Find how many lines of the following entries contain "Africa". Reply with the number alone.

** Supplied material follows **

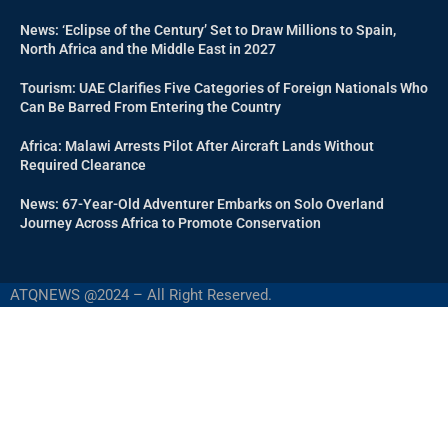
News: ‘Eclipse of the Century’ Set to Draw Millions to Spain,
North Africa and the Middle East in 2027
Tourism: UAE Clarifies Five Categories of Foreign Nationals Who
Can Be Barred From Entering the Country
Africa: Malawi Arrests Pilot After Aircraft Lands Without
Required Clearance
News: 67-Year-Old Adventurer Embarks on Solo Overland
Journey Across Africa to Promote Conservation
ATQNEWS @2024 – All Right Reserved.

** End of Supplied material **

▸ Response below
3